A Hindi production of Mahesh Dattani's Final Solutions comes to Mumbai
Final Solutions is one of Mahesh Dattani's best known plays, it has had several productions (including one at Bangalore's Rang Shankara earlier this year), and won the playwright Mahesh Dattani a Sahitya Akademi Award.
His fifth play was eerily prescient, since it was written in 1991 before the Mumbai communal riots. The first production of the play to be directed by Dattani himself in Bangalore, was cancelled due to its volatile content. A little later, when the riots had given it a frightening relevance, Alyque Padamsee did a critically acclaimed production in Mumbai.
The play is about a Hindu family sheltering two Muslim boys during a riot, during the course of which deep seated prejudices are uncovered.
Mumbai will see a Hindi version of the play (Shahid Anwar adapted it), directed by Arvind Gaur, at the ongoing National Theatre Festival at Nehru Centre.
Arvind Gaur who heads the Delhi-based theatre group Asmita has done over 48 plays in the 12 years since he set up the group, and most of them have been socially relevant; Girish Karnad's Tuglaq, Dharamveer Bharti's Andha Yug, Dario Fo's An Accidental Death of an Anarchist, Munshi Premchand's Moteram Ka Satyagrah, Ashok Lal's Ek Mamooli Aadmi, Pinki Virani's Bitter Chocolate, Bhishma Sahani's Madhavi, Manjula Padmanbhan' Hidden Fires to name a few.

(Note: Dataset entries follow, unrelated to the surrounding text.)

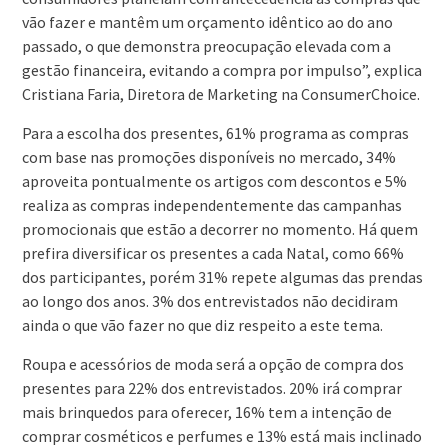
vão fazer e mantêm um orçamento idêntico ao do ano
passado, o que demonstra preocupação elevada com a
gestão financeira, evitando a compra por impulso”, explica
Cristiana Faria, Diretora de Marketing na ConsumerChoice.
Para a escolha dos presentes, 61% programa as compras
com base nas promoções disponíveis no mercado, 34%
aproveita pontualmente os artigos com descontos e 5%
realiza as compras independentemente das campanhas
promocionais que estão a decorrer no momento. Há quem
prefira diversificar os presentes a cada Natal, como 66%
dos participantes, porém 31% repete algumas das prendas
ao longo dos anos. 3% dos entrevistados não decidiram
ainda o que vão fazer no que diz respeito a este tema.
Roupa e acessórios de moda será a opção de compra dos
presentes para 22% dos entrevistados. 20% irá comprar
mais brinquedos para oferecer, 16% tem a intenção de
comprar cosméticos e perfumes e 13% está mais inclinado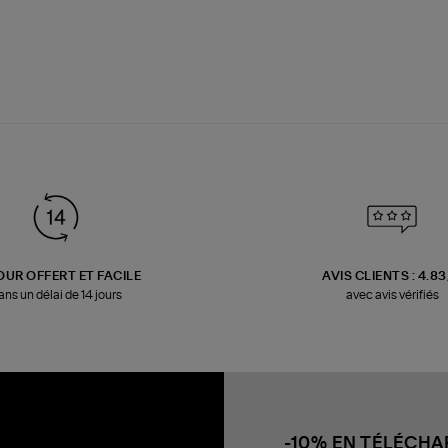
OUR OFFERT ET FACILE
AVIS CLIENTS : 4.8
ans un délai de 14 jours
avec avis vérifiés
-10% EN TÉLÉCH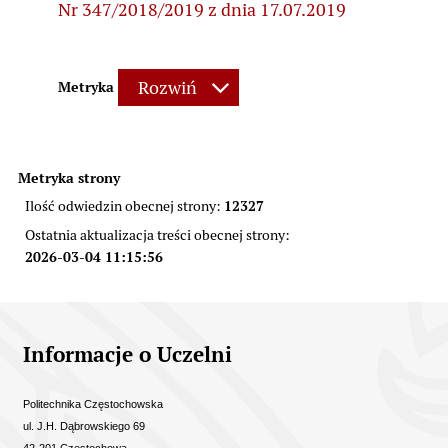
Nr 347/2018/2019 z dnia 17.07.2019
Rozwiń
Metryka
Metryka strony
12327
Ilość odwiedzin obecnej strony:
Ostatnia aktualizacja treści obecnej strony:
2026-03-04 11:15:56
Informacje kontaktowe
Informacje o Uczelni
Politechnika Częstochowska
ul. J.H. Dąbrowskiego 69
42-201 Częstochowa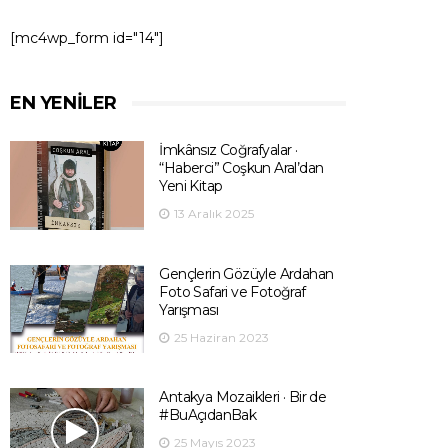
[mc4wp_form id="14"]
EN YENILER
İmkânsız Coğrafyalar ·
“Haberci” Coşkun Aral’dan
Yeni Kitap
13 Aralık 2025
Gençlerin Gözüyle Ardahan
Foto Safari ve Fotoğraf
Yarışması
25 Haziran 2023
Antakya Mozaikleri · Bir de
#BuAçıdanBak
25 Mayıs 2023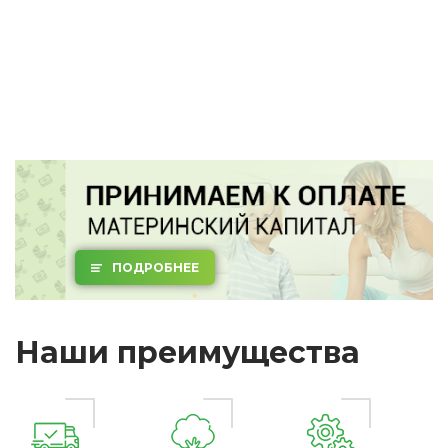
ПОДРОБНЕЕ
Наши преимущества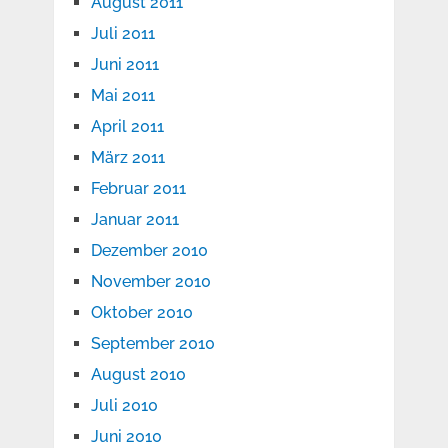
August 2011
Juli 2011
Juni 2011
Mai 2011
April 2011
März 2011
Februar 2011
Januar 2011
Dezember 2010
November 2010
Oktober 2010
September 2010
August 2010
Juli 2010
Juni 2010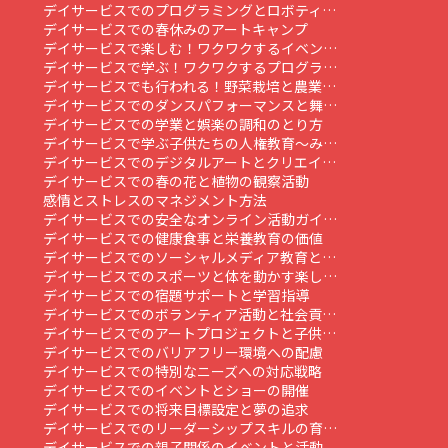
デイサービスでのプログラミングとロボティ…
デイサービスでの春休みのアートキャンプ
デイサービスで楽しむ！ワクワクするイベン…
デイサービスで学ぶ！ワクワクするプログラ…
デイサービスでも行われる！野菜栽培と農業…
デイサービスでのダンスパフォーマンスと舞…
デイサービスでの学業と娯楽の調和のとり方
デイサービスで学ぶ子供たちの人権教育～み…
デイサービスでのデジタルアートとクリエイ…
デイサービスでの春の花と植物の観察活動
感情とストレスのマネジメント方法
デイサービスでの安全なオンライン活動ガイ…
デイサービスでの健康食事と栄養教育の価値
デイサービスでのソーシャルメディア教育と…
デイサービスでのスポーツと体を動かす楽し…
デイサービスでの宿題サポートと学習指導
デイサービスでのボランティア活動と社会貢…
デイサービスでのアートプロジェクトと子供…
デイサービスでのバリアフリー環境への配慮
デイサービスでの特別なニーズへの対応戦略
デイサービスでのイベントとショーの開催
デイサービスでの将来目標設定と夢の追求
デイサービスでのリーダーシップスキルの育…
デイサービスでの親子関係のイベントと活動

His latest production, Mr Jinnah was banned in Delhi leading to widespread protests by the theatre community. Final Solutions is still as powerful as when it was first performed-though it has been criticized for being a one-sided portrayal of communalism. The play examines the problem of communalism from the days of Partition to the present, through the eyes of three generations of a Gujarati Hindu family.
Hardika, the grandmother, cannot forget the Partition trauma, the betrayal by a Muslim friend and her father's murder. Her son lives with the guilt that his fortunes were founded on the ashes of a Muslim establishment burnt down by a Hindu mob. Hardika's daughter-in-law is a strict Hindu and the granddaughter cannot think of a relationship with a Muslim boy. The inner turmoil is exposed when two Muslim boys, Babban and Javed, being chased by Hindu rioters seek refuge in their house.
While a verbal and spiritual tug of war goes on, a Chorus comments on the conflicts faced by the characters-a device that helps put the various issues into perspective in the intense and disturbing play.
Gaur says in his Director's Note: " Final Solutions touches us, and the bitter realities of our lives so closely that it becomes a difficult play to handle for the Indian director. The past begins top determine the outlook of the present and thus the earlier contradictions reemerge. No concrete solutions are provided in the play to the problem of communalism but it raises questions on secularism and pseudo secularism. It forces us to look at ourselves in relation to the attitudes that persist in the society. Since it is an experiment in time and space and relates to memory, it is a play, which involves a lot of introspection on the part of the characters in the play and thus induces similar introspection in the viewers."